There is a growing and urgent need to address the complex challenges facing both the water and energy systems in countries around the world. These challenges are much more pronounced in developing and emerging economies, which have growing demand and limited resources to make the necessary advances at the pace required. However, developing an integrated approach to plan for and accommodate the growing, and often interlinked, demand for energy and water presents an opportunity to resolve these twin challenges in a more efficient and timely manner.

This thematic track will focus on the multiple connections between water and energy, including the use of water in energy production systems such as hydropower, offshore wind power, floating solar PV and biofuels, as well as the use of energy in the provision of water and sanitation services. It will take an integrated view of how to achieve Sustainable Development Goals (SDG) 6 (clean water and sanitation) and SDG 7 (affordable and clean energy), and how to address the challenges posed by existing institutional structures, policies, and procedures at the subnational, national, regional, and global levels.

As the co-chair of Track 2: Energy and Water Sustainability, I am particularly looking forward to discussions on horizon technologies that could disrupt the status quo and help communities, economies, regions, and possibly the world, move to a more sustainable and efficient means of accessing clean and reliable supplies of water and energy.

Session 2.1: Sustainable Energy for Water Supply and Sanitation

Tuesday, 18 June | 2.00 pm - 3.30 pm

As populations continue to grow rapidly across Asia, it is important to discuss how to improve the sustainability of irrigation while also improving overall agriculture production, in order to meet growing demand. Presenters in this session will focus on solar-based and grid powered irrigation and will highlight energy-saving mechanisms for groundwater pumping and water transmission, including efficient water use for irrigation.
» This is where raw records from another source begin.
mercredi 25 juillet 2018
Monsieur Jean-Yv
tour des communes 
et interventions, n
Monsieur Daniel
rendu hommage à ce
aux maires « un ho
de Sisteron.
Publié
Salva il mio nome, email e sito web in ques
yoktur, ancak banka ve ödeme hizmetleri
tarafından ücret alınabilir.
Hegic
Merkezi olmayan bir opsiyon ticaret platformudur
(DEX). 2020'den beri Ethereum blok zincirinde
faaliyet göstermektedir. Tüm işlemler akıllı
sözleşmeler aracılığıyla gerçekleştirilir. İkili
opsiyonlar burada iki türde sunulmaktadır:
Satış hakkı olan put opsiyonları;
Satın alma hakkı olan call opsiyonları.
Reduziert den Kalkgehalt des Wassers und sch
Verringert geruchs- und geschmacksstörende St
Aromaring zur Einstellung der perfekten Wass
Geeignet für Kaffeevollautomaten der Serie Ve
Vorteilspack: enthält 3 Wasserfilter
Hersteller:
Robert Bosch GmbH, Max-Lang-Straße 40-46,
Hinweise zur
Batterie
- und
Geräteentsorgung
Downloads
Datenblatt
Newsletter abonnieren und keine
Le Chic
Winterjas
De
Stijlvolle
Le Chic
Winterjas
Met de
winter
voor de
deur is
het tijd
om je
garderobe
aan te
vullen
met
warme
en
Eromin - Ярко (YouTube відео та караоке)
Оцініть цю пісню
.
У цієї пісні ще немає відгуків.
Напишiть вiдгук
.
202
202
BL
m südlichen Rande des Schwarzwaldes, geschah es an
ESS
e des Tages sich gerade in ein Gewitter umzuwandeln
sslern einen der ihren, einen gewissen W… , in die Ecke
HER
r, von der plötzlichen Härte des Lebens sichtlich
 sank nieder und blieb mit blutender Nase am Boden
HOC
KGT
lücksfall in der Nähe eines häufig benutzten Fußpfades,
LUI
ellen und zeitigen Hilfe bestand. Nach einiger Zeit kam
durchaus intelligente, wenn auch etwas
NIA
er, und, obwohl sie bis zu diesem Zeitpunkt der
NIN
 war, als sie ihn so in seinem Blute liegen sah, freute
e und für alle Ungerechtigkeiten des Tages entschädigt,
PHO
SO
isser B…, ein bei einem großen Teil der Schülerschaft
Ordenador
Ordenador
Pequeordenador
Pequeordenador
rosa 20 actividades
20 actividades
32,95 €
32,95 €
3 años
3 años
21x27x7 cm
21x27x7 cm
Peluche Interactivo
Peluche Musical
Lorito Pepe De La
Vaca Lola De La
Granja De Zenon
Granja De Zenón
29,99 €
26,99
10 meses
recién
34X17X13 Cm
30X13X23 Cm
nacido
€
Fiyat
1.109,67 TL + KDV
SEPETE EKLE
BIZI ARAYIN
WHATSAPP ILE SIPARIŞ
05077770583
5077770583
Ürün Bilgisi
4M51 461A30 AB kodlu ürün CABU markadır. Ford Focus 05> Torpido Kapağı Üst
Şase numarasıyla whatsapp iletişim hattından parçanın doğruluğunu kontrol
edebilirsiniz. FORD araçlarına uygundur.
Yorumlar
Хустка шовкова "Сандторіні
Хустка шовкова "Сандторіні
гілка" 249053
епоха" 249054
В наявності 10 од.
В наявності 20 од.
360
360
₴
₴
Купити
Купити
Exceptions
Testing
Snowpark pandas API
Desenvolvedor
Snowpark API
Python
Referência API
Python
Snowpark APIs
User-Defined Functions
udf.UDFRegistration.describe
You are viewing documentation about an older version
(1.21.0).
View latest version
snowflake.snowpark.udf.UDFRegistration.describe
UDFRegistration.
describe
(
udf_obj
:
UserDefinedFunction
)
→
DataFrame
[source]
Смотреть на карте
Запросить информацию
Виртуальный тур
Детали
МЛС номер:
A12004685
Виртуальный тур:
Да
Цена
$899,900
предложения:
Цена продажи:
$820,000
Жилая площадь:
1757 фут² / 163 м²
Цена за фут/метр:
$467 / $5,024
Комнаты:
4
Session 2.2: Sustainable Energy Use for Water: Focus on Irrigation

Tuesday, 18 June | 4.00 pm - 5.30 pm

Solar rooftop photovoltaics (PV), particularly solar home systems, are well established globally, including across rural communities in Asia. Some efforts to promote solar rooftop have been successful; however, others, especially in remote and island communities, face multiple technical problems, including lack of proper maintenance or equipment replacement. This session will highlight approaches to scaling up solar PV in rural communities and will explore micro-grid and mini-grid configurations to provide economies of scale while ensuring reliable and adequate energy supply to power productive uses beyond household energy requirements.
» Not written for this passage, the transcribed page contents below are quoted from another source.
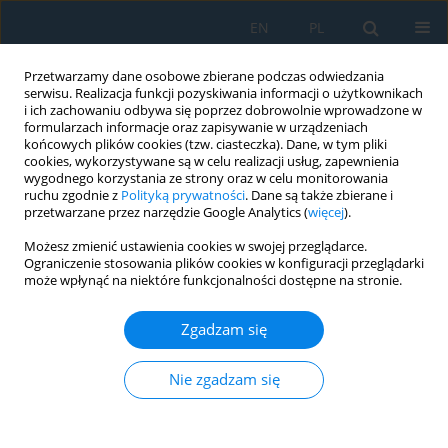
EN
PL
Przetwarzamy dane osobowe zbierane podczas odwiedzania
serwisu. Realizacja funkcji pozyskiwania informacji o użytkownikach
i ich zachowaniu odbywa się poprzez dobrowolnie wprowadzone w
formularzach informacje oraz zapisywanie w urządzeniach
końcowych plików cookies (tzw. ciasteczka). Dane, w tym pliki
cookies, wykorzystywane są w celu realizacji usług, zapewnienia
wygodnego korzystania ze strony oraz w celu monitorowania
ruchu zgodnie z
Polityką prywatności
. Dane są także zbierane i
Autor
Dinara Nurpeissova
przetwarzane przez narzędzie Google Analytics (
więcej
).
Możesz zmienić ustawienia cookies w swojej przeglądarce.
Ograniczenie stosowania plików cookies w konfiguracji przeglądarki
Development and experimental validation of a
może wpłynąć na niektóre funkcjonalności dostępne na stronie.
non-invasive near-infrared spectroscopic sensor
system for blood glucose monitoring
Zgadzam się
Aliya Zilgarayeva
,
Saule Luganskaya
,
Nurzhigit Smaylov
,
Dinara
Nurpeissova
,
Gulzada Mussapirova
,
Bakhytzhan Kulambayev
,
Saltanat
Nie zgadzam się
Avelbekova
Adv. Sci. Technol. Res. J. 2026; 20(5):281-292
DOI
:
https://doi.org/10.12913/22998624/216145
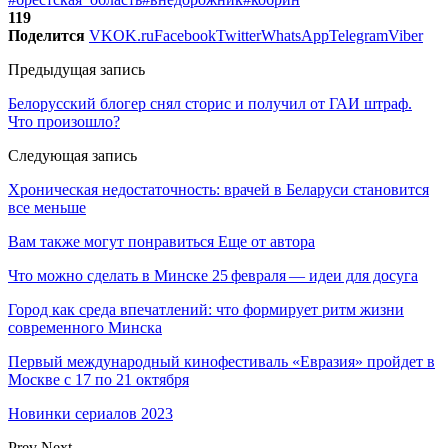
119
Поделится
VK
OK.ru
Facebook
Twitter
WhatsApp
Telegram
Viber
Предыдущая запись
Белорусский блогер снял сторис и получил от ГАИ штраф.
Что произошло?
Следующая запись
Хроническая недостаточность: врачей в Беларуси становится
все меньше
Вам также могут понравиться
Еще от автора
Что можно сделать в Минске 25 февраля — идеи для досуга
Город как среда впечатлений: что формирует ритм жизни
современного Минска
Первый международный кинофестиваль «Евразия» пройдет в
Москве с 17 по 21 октября
Новинки сериалов 2023
Prev
Next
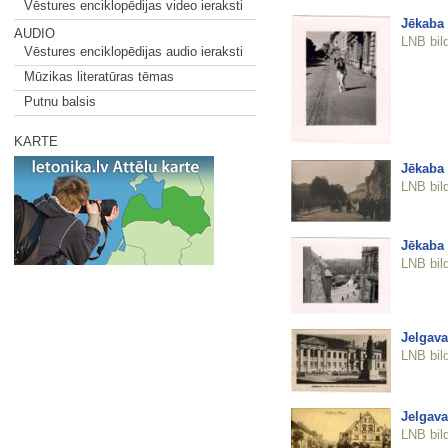
Vēstures enciklopēdijas video ieraksti
Jēkaba 
AUDIO
LNB bil
Vēstures enciklopēdijas audio ieraksti
Mūzikas literatūras tēmas
Putnu balsis
KARTE
Jēkaba 
LNB bil
Jēkaba
LNB bil
Jelgava
LNB bil
Jelgava
LNB bil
Session 2.3: Sustainable Water Use for Energy: Floating Solar Photovoltaics

Thursday, 20 June | 9.00 am - 10.30 am

Water-based energy generation systems such floating solar PV offer great opportunities for the clean energy transition in Asia. This session will include deliberations on how to scale up floating solar PV technologies supported through favorable policies and delivered at competitive prices, while minimizing environmental and social impacts.

Session 2.4: Sustainability Lessons in Hydropower, Offshore Wind, and Pacific Utilities

Thursday, 20 June | 11.00 am - 12.30 am

Presenters in this session will examine efforts to make hydropower more sustainable, including improved basin planning and management, and the study of environmental flows (EFlows) as a way of mitigating the effects of human developments on rivers and estuaries, and thus managing water resources for long-term sustainability. The session will also include discussion of how Asian countries can leverage their “second mover advantage” when developing their offshore wind energy potential by building on European experiences from early generation, and on efforts to improve the sustainability of state-owned utilities in the Pacific region.
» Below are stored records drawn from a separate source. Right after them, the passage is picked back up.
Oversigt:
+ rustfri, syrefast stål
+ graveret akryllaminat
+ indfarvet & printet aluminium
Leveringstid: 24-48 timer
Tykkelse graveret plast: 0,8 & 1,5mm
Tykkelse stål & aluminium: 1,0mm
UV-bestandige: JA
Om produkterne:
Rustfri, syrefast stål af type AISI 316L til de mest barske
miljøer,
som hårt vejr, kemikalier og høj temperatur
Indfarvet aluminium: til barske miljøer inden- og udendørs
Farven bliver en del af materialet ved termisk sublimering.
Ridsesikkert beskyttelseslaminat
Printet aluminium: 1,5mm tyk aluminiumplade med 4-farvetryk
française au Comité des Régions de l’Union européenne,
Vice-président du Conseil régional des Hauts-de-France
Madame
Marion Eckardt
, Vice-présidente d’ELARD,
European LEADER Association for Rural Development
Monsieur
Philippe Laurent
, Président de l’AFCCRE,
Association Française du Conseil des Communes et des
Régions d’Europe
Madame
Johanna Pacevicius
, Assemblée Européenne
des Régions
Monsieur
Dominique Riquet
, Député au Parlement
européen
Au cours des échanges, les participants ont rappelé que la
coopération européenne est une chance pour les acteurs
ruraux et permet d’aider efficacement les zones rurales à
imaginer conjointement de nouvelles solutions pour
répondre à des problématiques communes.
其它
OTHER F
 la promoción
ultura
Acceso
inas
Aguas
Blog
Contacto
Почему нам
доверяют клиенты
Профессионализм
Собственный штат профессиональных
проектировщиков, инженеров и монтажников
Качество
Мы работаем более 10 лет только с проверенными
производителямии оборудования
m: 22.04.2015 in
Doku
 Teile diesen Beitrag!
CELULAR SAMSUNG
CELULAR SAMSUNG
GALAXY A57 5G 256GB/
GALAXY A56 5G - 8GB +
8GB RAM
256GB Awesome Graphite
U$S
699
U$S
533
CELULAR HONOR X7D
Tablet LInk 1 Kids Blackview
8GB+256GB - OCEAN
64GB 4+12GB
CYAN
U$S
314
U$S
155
The deliberations planned for the energy and water sustainability track at ACEF will be central to shaping the discourse and pathways for the sustainability transition, specifically in emerging economies. The diverse range of discussants will be presenting solutions for multiple geographies, drawing on multiple disciplines, to address a multitude of complex market design related challenges. The sessions will have a focus on innovative and actionable ideas which can be transformative if supported by the right policy, regulatory, and market levers.

Join in to add your voice to what promise to be very interesting deliberations on integrated solutions for two of the most critical sectors of any economy, energy and water.